PROBLEM TO SOLVE: Please write out exactly, without any picture, each line from the first in the listing through the line that includes "cellphone went off".

INPUT RECORDS:
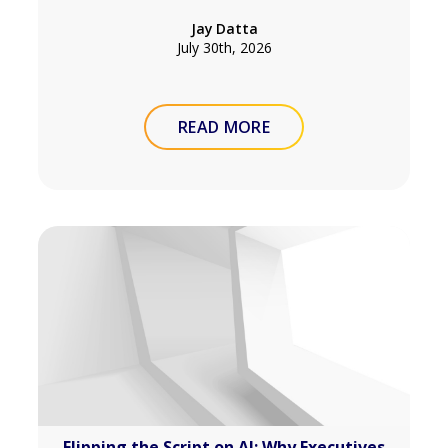
Jay Datta
July 30th, 2026
READ MORE
Flipping the Script on AI: Why Executives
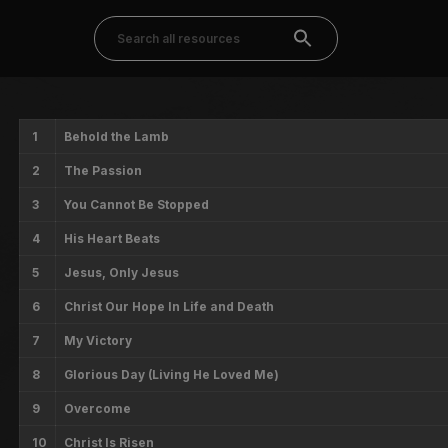
1
Behold the Lamb
2
The Passion
3
You Cannot Be Stopped
4
His Heart Beats
5
Jesus, Only Jesus
6
Christ Our Hope In Life and Death
7
My Victory
8
Glorious Day (Living He Loved Me)
9
Overcome
10
Christ Is Risen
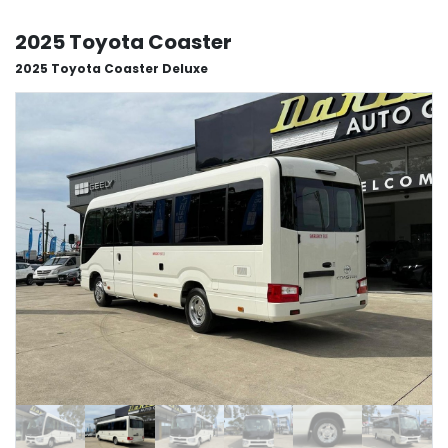
2025 Toyota Coaster
2025 Toyota Coaster Deluxe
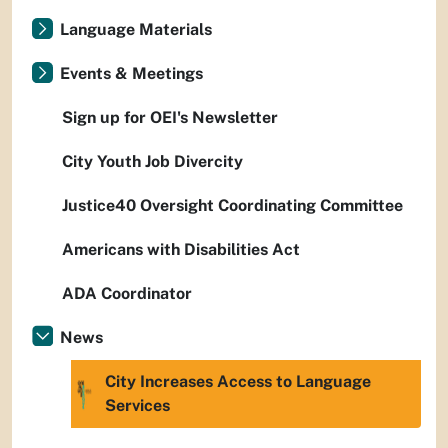
Language Materials
Events & Meetings
Sign up for OEI's Newsletter
City Youth Job Divercity
Justice40 Oversight Coordinating Committee
Americans with Disabilities Act
ADA Coordinator
News
City Increases Access to Language
Services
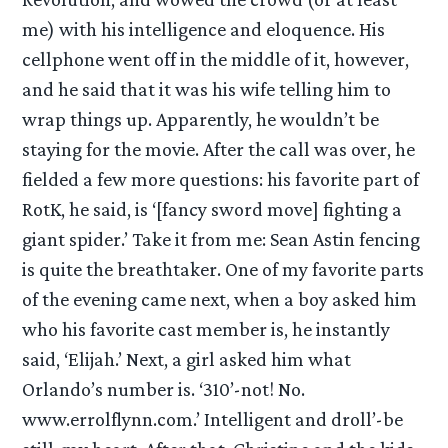
me) with his intelligence and eloquence. His
cellphone went off in the middle of it, however,
and he said that it was his wife telling him to
wrap things up. Apparently, he wouldn’t be
staying for the movie. After the call was over, he
fielded a few more questions: his favorite part of
RotK, he said, is ‘[fancy sword move] fighting a
giant spider.’ Take it from me: Sean Astin fencing
is quite the breathtaker. One of my favorite parts
of the evening came next, when a boy asked him
who his favorite cast member is, he instantly
said, ‘Elijah.’ Next, a girl asked him what
Orlando’s number is. ‘310’-not! No.
www.errolflynn.com.’ Intelligent and droll’-be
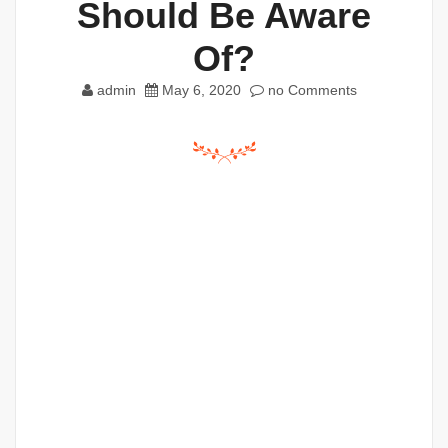
Should Be Aware
Of?
admin
May 6, 2020
no Comments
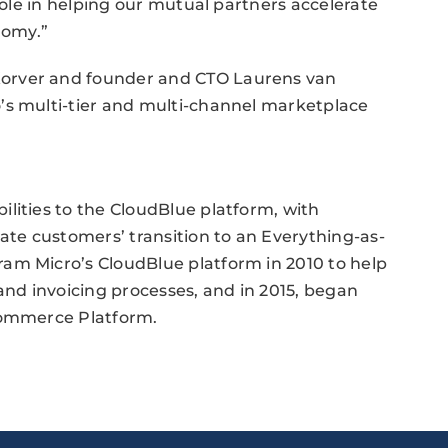
 role in helping our mutual partners accelerate
nomy.”
orver and founder and CTO Laurens van
’s multi-tier and multi-channel marketplace
lities to the CloudBlue platform, with
rate customers’ transition to an Everything-as-
am Micro’s CloudBlue platform in 2010 to help
and invoicing processes, and in 2015, began
 Commerce Platform.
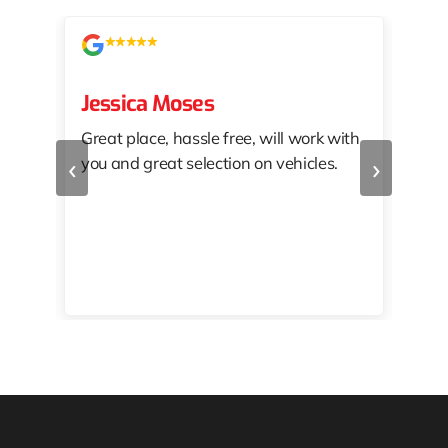
Jessica Moses
kat
Great place, hassle free, will work with
KAT
‹
›
you and great selection on vehicles.
PRO
 off
👏🏾
10/
 to
happy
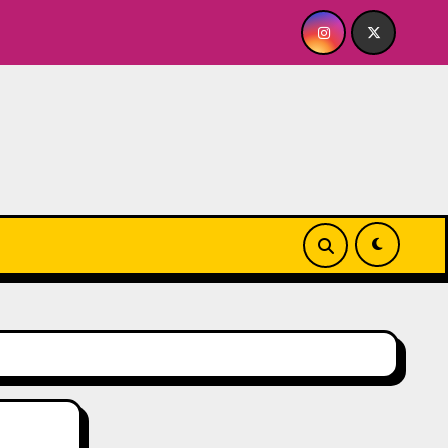
Quick Dish NY: GOLDEN SPIRAL Last Show of The Sum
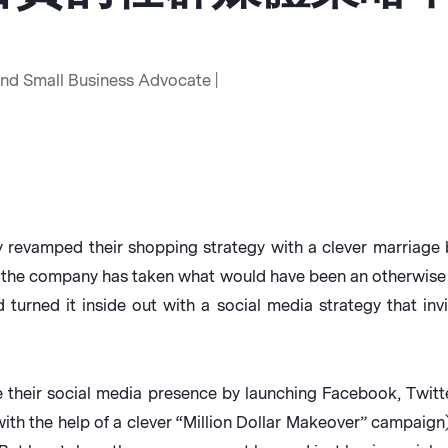
and Small Business Advocate |
ly revamped their shopping strategy with a clever marria
, the company has taken what would have been an otherwise
 turned it inside out with a social media strategy that inv
e their social media presence by launching Facebook, Twi
ith the help of a clever “Million Dollar Makeover” campaign),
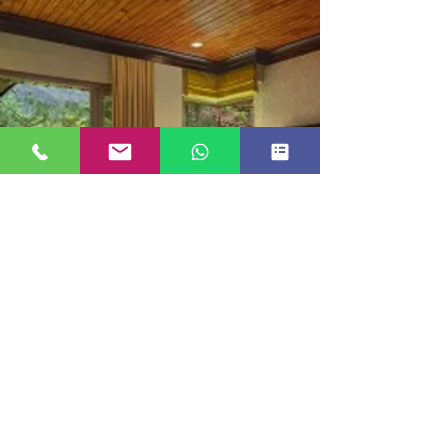
LUXURY COTTAGE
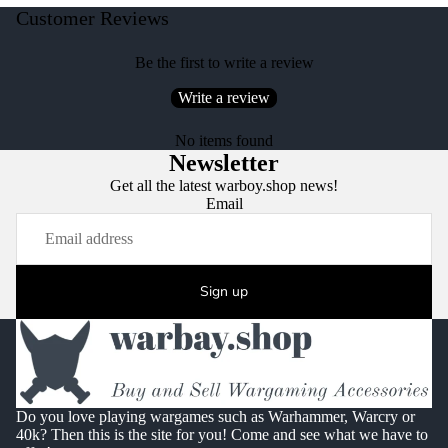
Customer Reviews
Be the first to write a review
Write a review
No items found
Newsletter
Get all the latest warboy.shop news!
Email
Sign up
Do you love playing wargames such as Warhammer, Warcry or
40k? Then this is the site for you! Come and see what we have to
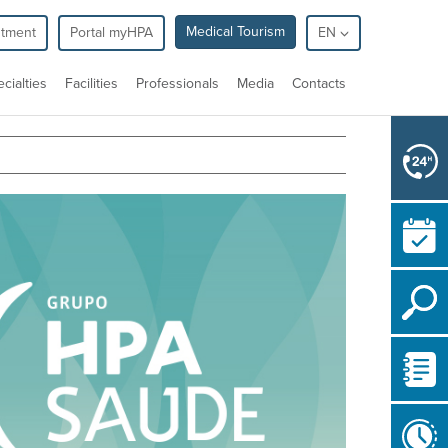
Medical Tourism
ntment
Portal myHPA
EN
cialties
Facilities
Professionals
Media
Contacts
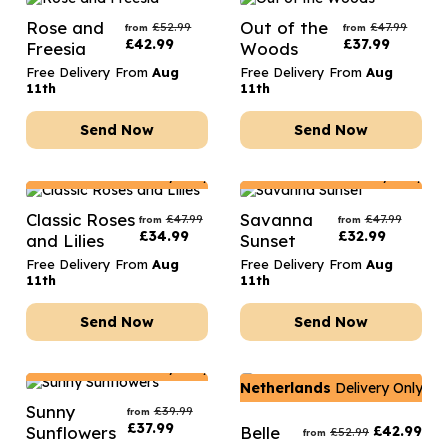
Rose and
Out of the
£
52.99
£
47.99
from
from
£
42.99
£
37.99
Freesia
Woods
Free Delivery From
Aug
Free Delivery From
Aug
11th
11th
Send Now
Send Now
Netherlands
Delivery Only
Netherlands
Delivery Only
Classic Roses
Savanna
£
47.99
£
47.99
from
from
£
34.99
£
32.99
and Lilies
Sunset
Free Delivery From
Aug
Free Delivery From
Aug
11th
11th
Send Now
Send Now
Netherlands
Delivery Only
Netherlands
Delivery Only
Sunny
£
39.99
from
£
37.99
Sunflowers
Belle
£
42.99
£
52.99
from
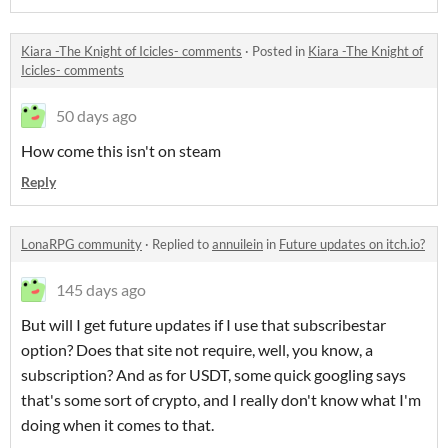
Kiara -The Knight of Icicles- comments
·
Posted in
Kiara -The Knight of
Icicles- comments
50 days ago
How come this isn't on steam
Reply
LonaRPG community
·
Replied to
annuilein
in
Future updates on itch.io?
145 days ago
But will I get future updates if I use that subscribestar
option? Does that site not require, well, you know, a
subscription? And as for USDT, some quick googling says
that's some sort of crypto, and I really don't know what I'm
doing when it comes to that.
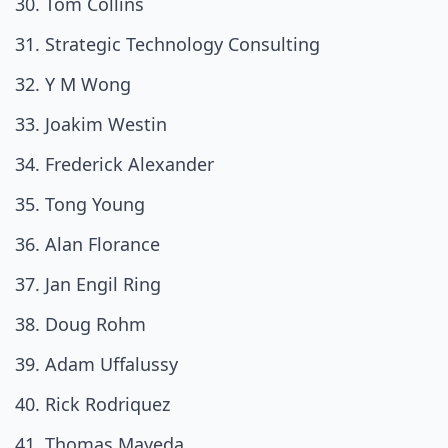
Tom Collins
Strategic Technology Consulting
Y M Wong
Joakim Westin
Frederick Alexander
Tong Young
Alan Florance
Jan Engil Ring
Doug Rohm
Adam Uffalussy
Rick Rodriquez
Thomas Mayeda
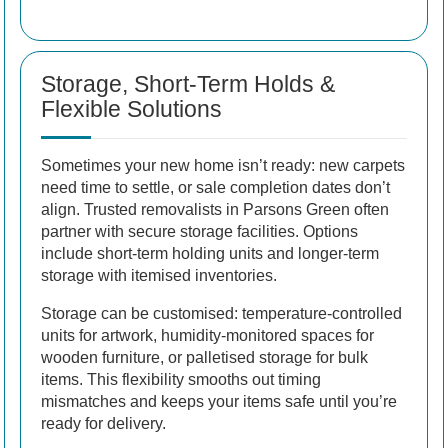
Storage, Short-Term Holds &
Flexible Solutions
Sometimes your new home isn’t ready: new carpets
need time to settle, or sale completion dates don’t
align. Trusted removalists in Parsons Green often
partner with secure storage facilities. Options
include short-term holding units and longer-term
storage with itemised inventories.
Storage can be customised: temperature-controlled
units for artwork, humidity-monitored spaces for
wooden furniture, or palletised storage for bulk
items. This flexibility smooths out timing
mismatches and keeps your items safe until you’re
ready for delivery.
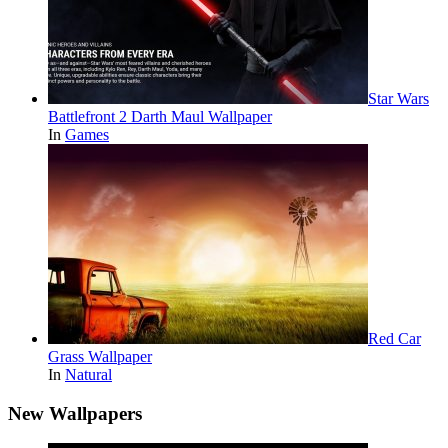
Star Wars
Battlefront 2 Darth Maul Wallpaper
In
Games
Red Car
Grass Wallpaper
In
Natural
New Wallpapers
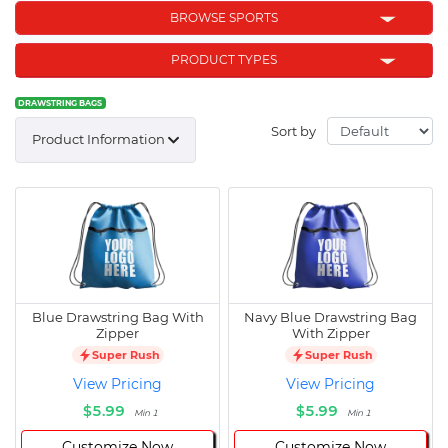
BROWSE SPORTS
PRODUCT TYPES
DRAWSTRING BAGS
Sort by
Product Information
Blue Drawstring Bag With
Navy Blue Drawstring Bag
Zipper
With Zipper
Super Rush
Super Rush
View Pricing
View Pricing
$5.99
$5.99
Min 1
Min 1
Customize Now
Customize Now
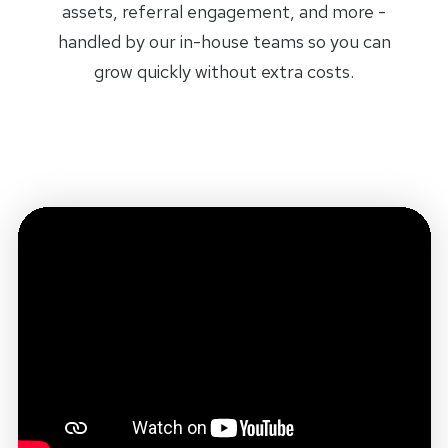
assets, referral engagement, and more -
handled by our in-house teams so you can
grow quickly without extra costs.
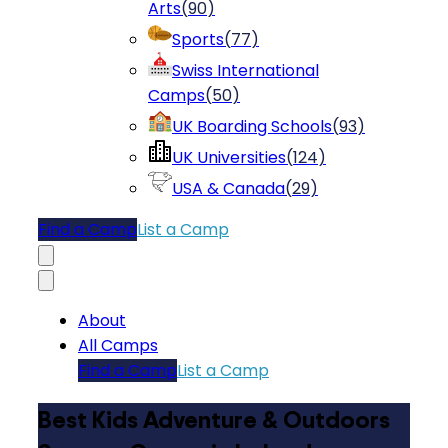
Arts
(
90
)
Sports
(
77
)
Swiss International
Camps
(
50
)
UK Boarding Schools
(
93
)
UK Universities
(
124
)
USA & Canada
(
29
)
Find a Camp
List a Camp
About
All Camps
Find a Camp
List a Camp
Best Kids Adventure & Outdoors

OUTPUT OF THE EXERCISE:
Jay Datta
July 30th, 2026
READ MORE
Flipping the Script on AI: Why Executives
1
Behold the Lamb
2
The Passion
3
You Cannot Be Stopped
4
His Heart Beats
5
Jesus, Only Jesus
6
Christ Our Hope In Life and Death
7
My Victory
8
Glorious Day (Living He Loved Me)
9
Overcome
10
Christ Is Risen
2025 Toyota Coaster
2025 Toyota Coaster Deluxe
Language Materials
Events & Meetings
Sign up for OEI's Newsletter
City Youth Job Divercity
Justice40 Oversight Coordinating Committee
Americans with Disabilities Act
ADA Coordinator
News
City Increases Access to Language
Services
me) with his intelligence and eloquence. His
cellphone went off in the middle of it, however,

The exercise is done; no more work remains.